Supplied data:
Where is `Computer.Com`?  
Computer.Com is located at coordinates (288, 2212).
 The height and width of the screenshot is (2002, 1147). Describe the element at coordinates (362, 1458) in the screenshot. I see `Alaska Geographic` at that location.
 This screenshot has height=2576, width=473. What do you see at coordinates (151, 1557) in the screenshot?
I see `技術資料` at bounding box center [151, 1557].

Task item:
Write out each line above containing "Computer".

Your solution:
Where is `Computer.Com`?  
Computer.Com is located at coordinates (288, 2212).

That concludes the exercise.